The irony is that Beijing is actually meeting the government’s recent pollution goals. On Sunday, China’s environment minister announced that the country had achieved its targets for reducing major pollutants outlined in the last five-year plan ending this year ahead of schedule. Discharges of sulfur dioxide fell by 13% from 2010 levels, and a measure of water pollutants was down by 10% from 2010 levels. Stories appeared just last month of Beijing’s improving air in 2015. But this week’s dangerous smog levels prove that a patient’s improving blood pressure readings doesn’t mean much if he still suffers a heart attack.

The area surrounding Beijing, in Hebei province, is a window into the larger problem China faces.
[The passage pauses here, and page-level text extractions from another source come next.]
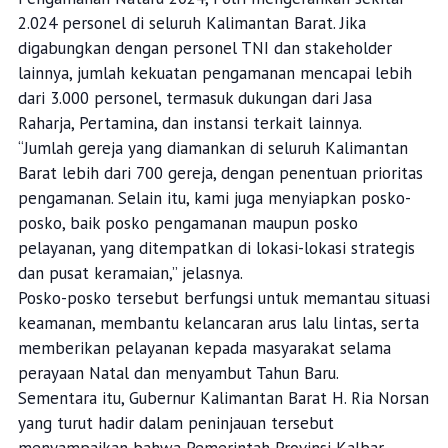
2.024 personel di seluruh Kalimantan Barat. Jika
digabungkan dengan personel TNI dan stakeholder
lainnya, jumlah kekuatan pengamanan mencapai lebih
dari 3.000 personel, termasuk dukungan dari Jasa
Raharja, Pertamina, dan instansi terkait lainnya.
“Jumlah gereja yang diamankan di seluruh Kalimantan
Barat lebih dari 700 gereja, dengan penentuan prioritas
pengamanan. Selain itu, kami juga menyiapkan posko-
posko, baik posko pengamanan maupun posko
pelayanan, yang ditempatkan di lokasi-lokasi strategis
dan pusat keramaian,” jelasnya.
Posko-posko tersebut berfungsi untuk memantau situasi
keamanan, membantu kelancaran arus lalu lintas, serta
memberikan pelayanan kepada masyarakat selama
perayaan Natal dan menyambut Tahun Baru.
Sementara itu, Gubernur Kalimantan Barat H. Ria Norsan
yang turut hadir dalam peninjauan tersebut
menyampaikan bahwa Pemerintah Provinsi Kalbar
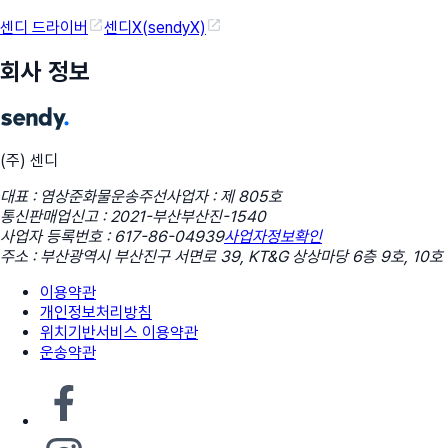
센디 드라이버
센디X(sendyX)
회사 정보
(주) 센디
대표 : 염상준
화물운송주선사업자 : 제 805호
통신판매업신고 : 2021-부산부산진-1540
사업자 등록번호 : 617-86-04939
사업자정보확인
주소 : 부산광역시 부산진구 서면로 39, KT&G 상상마당 6층 9호, 10호
이용약관
개인정보처리방침
위치기반서비스 이용약관
운송약관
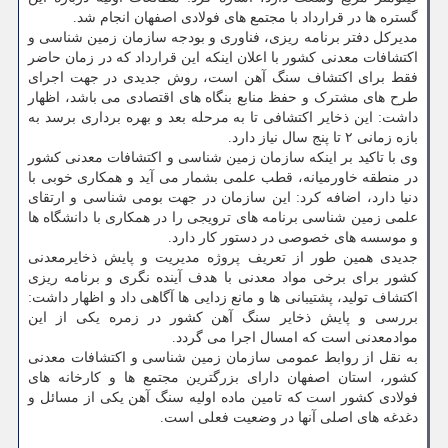
گستره ها در قرارداد با مجتمع های فولادی اصفهان انجام شد.
مدیرکل دفتر برنامه ریزی، فناوری و بودجه سازمان زمین شناسی و
اکتشافات معدنی کشور با اعلان اینکه این قرارداد که در زمان حاضر
فقط برای اکتشاف سنگ آهن است، روش جدیدی در جهت اجرای
طرح های مشترک و حفظ منابع بنگاه های اقتصادی می باشد، اظهار
داشت: این ذخایر اکتشافی تا به مرحله بعد و بهره برداری برسد به
بازه زمانی ۲ تا پنج سال نیاز دارد.
وی با تاکید بر اینکه سازمان زمین ‎شناسی و اکتشافات معدنی کشور
در منطقه خاورمیانه، قطب علمی بشمار می آید و همکاری خوبی با
دنیا دارد، اضافه کرد: این سازمان در جهت بومی شناسی و ارتقای
علمی زمین شناسی برنامه های ترویجی را در همکاری با دانشگاه ها
و موسسه های خصوصی در دستور کار دارد.
جدیدی همین طور از تعریف پروژه مدیریت و پایش ذخایرمعدنی
کشور برای برخی مواد معدنی با هدف آینده نگری و برنامه ریزی
اکتشاف تولید، پشتیبانی ها و مانع زدایی ها آگاهی داد و اظهار داشت:
بررسی و پایش ذخایر سنگ آهن کشور در زمره یکی از این
موادمعدنی است که امسال اجرا می گردد.
به نقل از روابط عمومی سازمان زمین شناسی و اکتشافات معدنی
کشور، استان اصفهان دارای بزرگترین مجتمع ها و کارخانه های
فولادی کشور است که تامین ماده اولیه سنگ آهن یکی از مسائل و
دغدغه های اصلی آنها در وضعیت فعلی است.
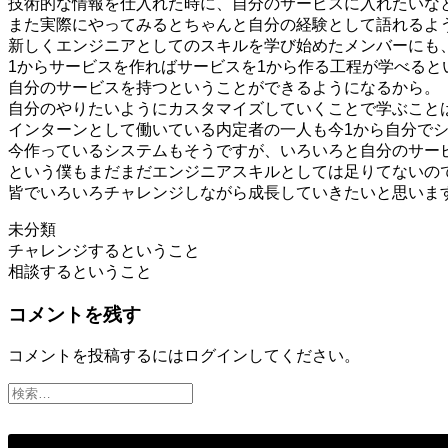
技術的な情報を仕入れた時に、自分のサービスに入れたいな
また実際にやってみるとちゃんと自分の経験として語れるよ
新しくエンジニアとしてのスキルを学び始めたメンバーにも
1からサービスを作ればサービスを1から作る工程が学べると
自分のサービスを持つということができるようになるから。
自分のやりたいようにカスタマイズしていくことで学ぶこと
インターンとして働いている内定者の一人も今1から自分で
今作っているシステムもそうですが、いろいろと自分のサー
という僕もまだまだエンジニアスキルとしては足りてないの
皆でいろいろチャレンジしながら成長していきたいと思いま
未分類
投
チャレンジするということ
相談するということ
稿
コメントを残す
ナ
ビ
コメントを投稿するには
ログイン
してください。
ゲ
ー
シ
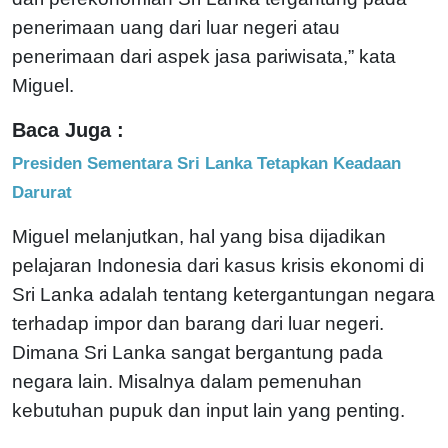
penerimaan uang dari luar negeri atau
penerimaan dari aspek jasa pariwisata,” kata
Miguel.
Baca Juga :
Presiden Sementara Sri Lanka Tetapkan Keadaan
Darurat
Miguel melanjutkan, hal yang bisa dijadikan
pelajaran Indonesia dari kasus krisis ekonomi di
Sri Lanka adalah tentang ketergantungan negara
terhadap impor dan barang dari luar negeri.
Dimana Sri Lanka sangat bergantung pada
negara lain. Misalnya dalam pemenuhan
kebutuhan pupuk dan input lain yang penting.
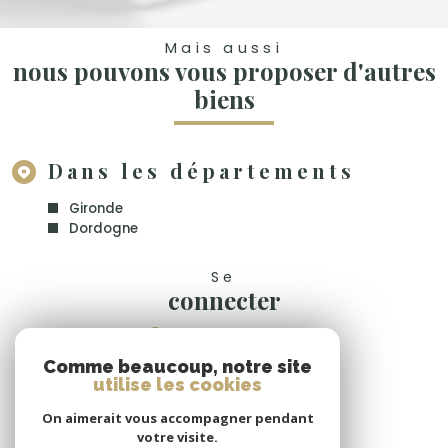
Mais aussi
nous pouvons vous proposer d'autres
biens
Dans les départements
Gironde
Dordogne
Se
connecter
espace propriétaire
Comme beaucoup, notre site
Nous
utilise les cookies
suivre
On aimerait vous accompagner pendant
votre visite.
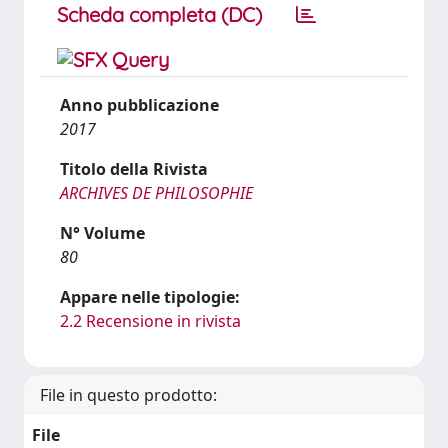
Scheda completa (DC)
Anno pubblicazione
2017
Titolo della Rivista
ARCHIVES DE PHILOSOPHIE
N° Volume
80
Appare nelle tipologie:
2.2 Recensione in rivista
File in questo prodotto:
File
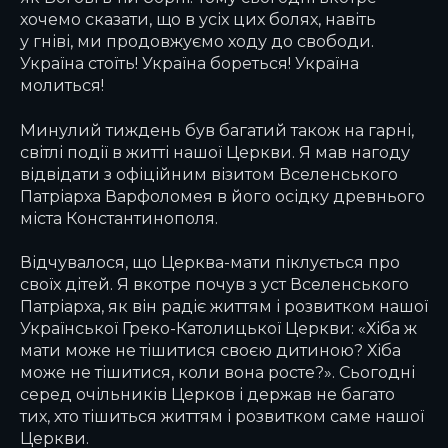
хочемо сказати, що в усіх цих болях, навіть
у гніві, ми продовжуємо ходу до свободи.
Україна стоїть! Україна бореться! Україна
молиться!
Минулий тиждень був багатий також на гарні,
світлі події в житті нашої Церкви. Я мав нагоду
відвідати з офіційним візитом Вселенського
Патріарха Варфоломея в його осідку древнього
міста Константинополя.
Відчувалося, що Церква-мати піклується про
своїх дітей. Я вкотре почув з уст Вселенського
Патріарха, як він радіє життям і розвитком нашої
Української Греко-Католицької Церкви: «Хіба ж
мати може не тішитися своєю дитиною? Хіба
може не тішитися, коли вона росте?». Сьогодні
серед очільників Церков і держав не багато
тих, хто тішиться життям і розвитком саме нашої
Церкви.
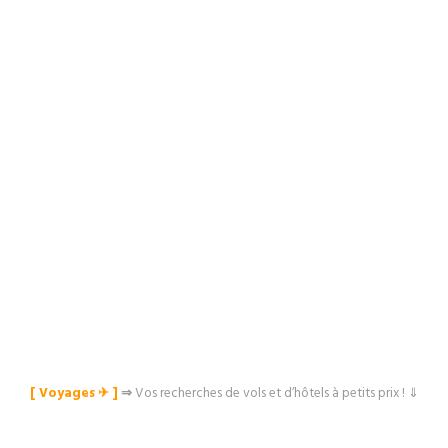
[ Voyages ✈︎ ]
⇒
Vos recherches de vols et d’hôtels à petits prix ! ⇓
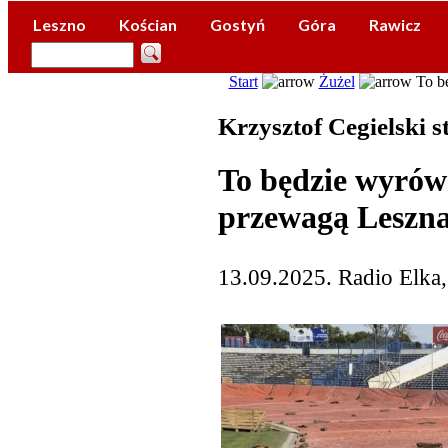
Leszno
Kościan
Gostyń
Góra
Rawicz
Start
Żużel
To bę
Krzysztof Cegielski s
To będzie wyrów
przewagą Leszn
13.09.2025. Radio Elka,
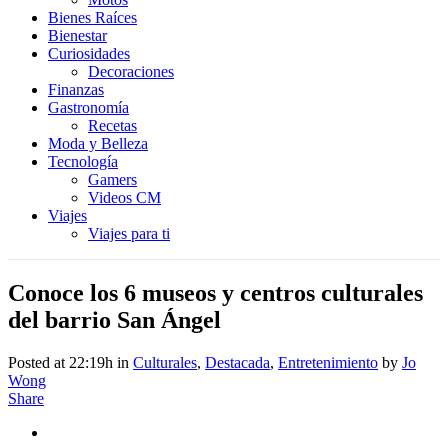
Bienes Raíces
Bienestar
Curiosidades
Decoraciones
Finanzas
Gastronomía
Recetas
Moda y Belleza
Tecnología
Gamers
Videos CM
Viajes
Viajes para ti
Conoce los 6 museos y centros culturales
del barrio San Ángel
Posted at 22:19h
in
Culturales
,
Destacada
,
Entretenimiento
by
Jo
Wong
Share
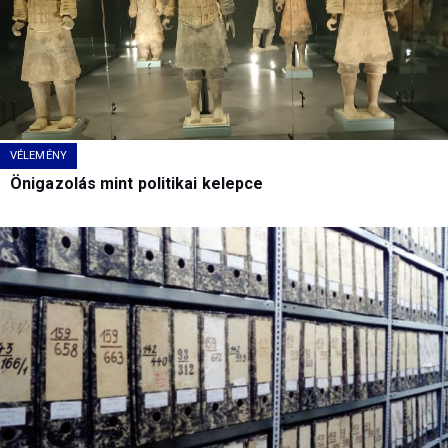
VÉLEMÉNY
Önigazolás mint politikai kelepce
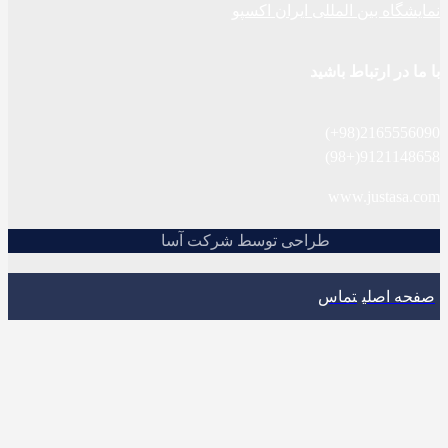
نمایشگاه بین المللی ایران اکسپو
با ما در ارتباط باشید
2165556090(98+)
9121148658(+98)
www.justasa.com
طراحی توسط شرکت آسا
صفحه اصلی
تماس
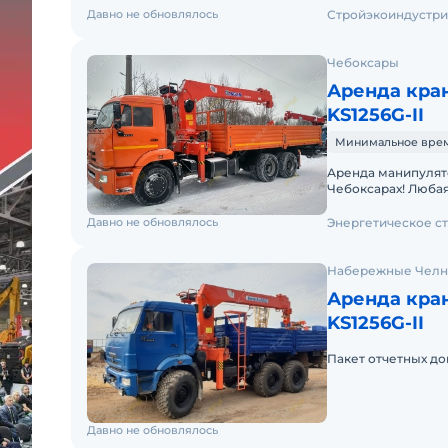
Давно не обновлялось
Стройэкоиндустри
Чебоксары
Аренда кра
KS1256G-II
Минимальное время
Аренда манипулято
Чебоксарах! Любая
стрелы 7 тонн, оп
Давно не обновлялось
Энергетическое с
Набережные Чел
Аренда кра
KS1256G-II
Пакет отчетных до
Давно не обновлялось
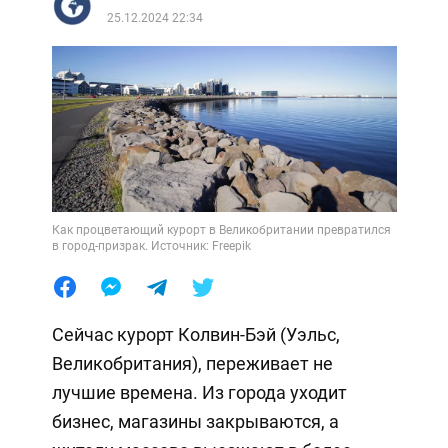
25.12.2024 22:34
Как процветающий курорт в Великобритании превратился
в город-призрак. Источник: Freepik
Сейчас курорт Колвин-Бэй (Уэльс,
Великобритания), переживает не
лучшие времена. Из города уходит
бизнес, магазины закрываются, а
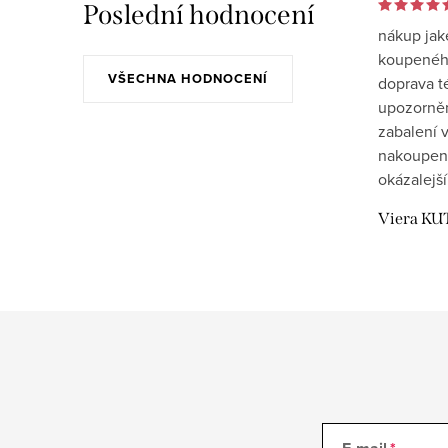
Poslední hodnocení
nákup jak
koupeného
VŠECHNA HODNOCENÍ
doprava t
upozornění
zabalení v
nakoupen
okázalejší
Viera KU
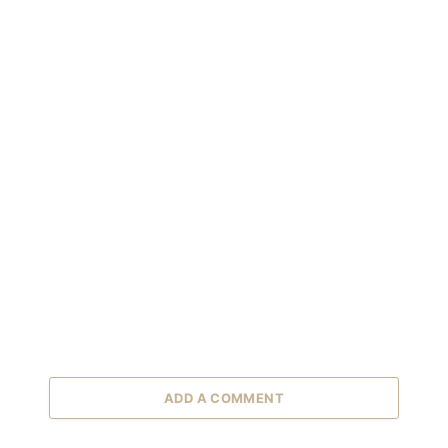
ADD A COMMENT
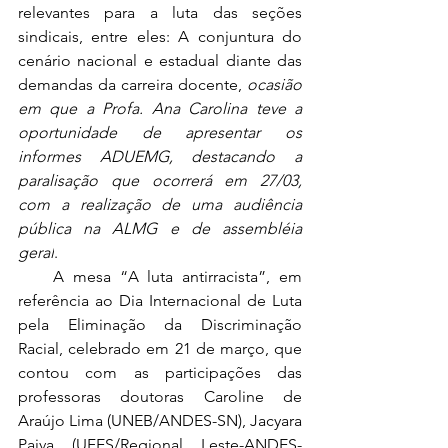
relevantes para a luta das seções 
sindicais, entre eles: A conjuntura do 
cenário nacional e estadual diante das 
demandas da carreira docente, 
ocasião 
em que a Profa. Ana Carolina teve a 
oportunidade de apresentar os 
informes ADUEMG, destacando a 
paralisação que ocorrerá em 27/03, 
com a realização de uma audiência 
pública na ALMG e de assembléia 
geral
.
    A mesa “A luta antirracista”, em 
referência ao Dia Internacional de Luta 
pela Eliminação da Discriminação 
Racial, celebrado em 21 de março, que 
contou com as participações das 
professoras doutoras Caroline de 
Araújo Lima (UNEB/ANDES-SN), Jacyara 
Paiva (UFES/Regional Leste-ANDES-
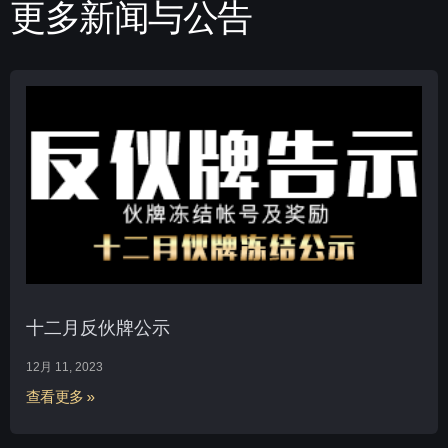
更多新闻与公告
十二月反伙牌公示
12月 11, 2023
查看更多 »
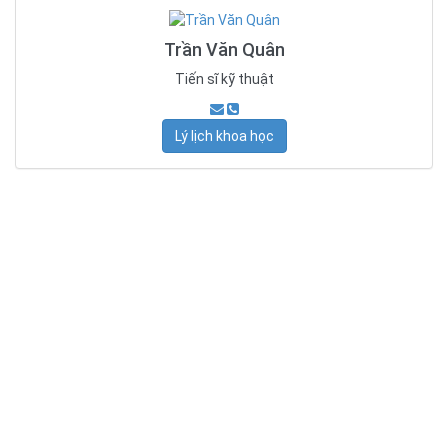
Trần Văn Quân
Tiến sĩ kỹ thuật
Lý lịch khoa học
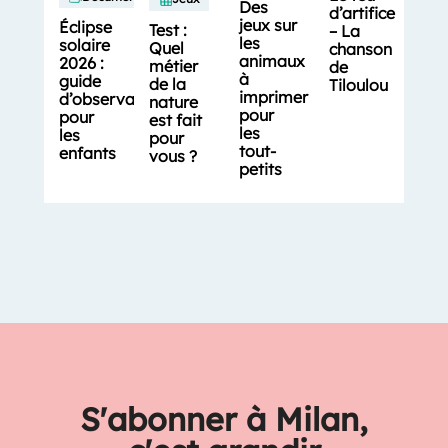
Des
d’artifice
jeux sur
Éclipse
Test :
– La
les
solaire
Quel
chanson
animaux
2026 :
métier
de
à
guide
de la
Tiloulou
imprimer
d’observation
nature
pour
pour
est fait
les
les
pour
tout-
enfants
vous ?
petits
S'abonner à Milan,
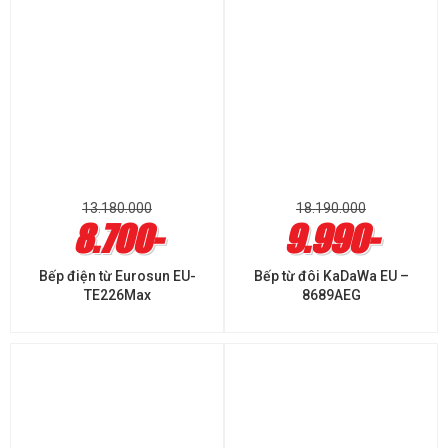
13.180.000
18.190.000
8.700-
9.990-
Bếp điện từ Eurosun EU-
Bếp từ đôi KaDaWa EU –
TE226Max
8689AEG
Hebei produces 11% of the world’s steel, more than the U.S., Germany, and Italy combined. A reduction in industrial emissions would have the biggest improvement on air quality, says the Paulson Institute, the think tank founded by former Treasury Secretary Hank Paulson. But the cheap fuel is unlikely to be replaced, as China has 13% of the world’s coal reserves.

Greenhouse emissions from burning coal and other sources contribute to dangerous levels of air pollutants categorized as PM 2.5 (particulates smaller than 2.5 micrometers) that cause smog and enter the bloodstream as known carcinogens.

In Hebei, and the rest of China’s north, there’s another problem: coal-fired power plants. Ninety-five percent of public heating in Hebei comes from coal, according to Tsinghua University. A 30% reduction in emissions associated with heating would have the biggest impact on air quality out of any change, the Paulson Institute projects.

Recent research has linked air pollution to dramatically shorter lifespans. A study by Yuyu Chen, associate professor at Peking University’s Guanghua School of Management, shows that smog reduces life expectancy in northern China by five years. Air pollution from coal consumption caused almost 700,000 deaths last year, according to a study by Tsinghua and Peking Universities.

At a U.N. summit on climate change in Paris on Tuesday, President Obama met with China’s President Xi Jinping about the importance of the countries’ role in reducing global warming. China passed the U.S. as the world’s biggest polluter in 2007.

But Xi pressed for leniency in a speech at the summit, where he emphasized that developing countries needed leeway in climate talks so they could continue the type of infrastructure building and development that boosts their economies.

Residents of China’s smog-choked cities were probably hoping for a stronger message from their Beijing-based leader.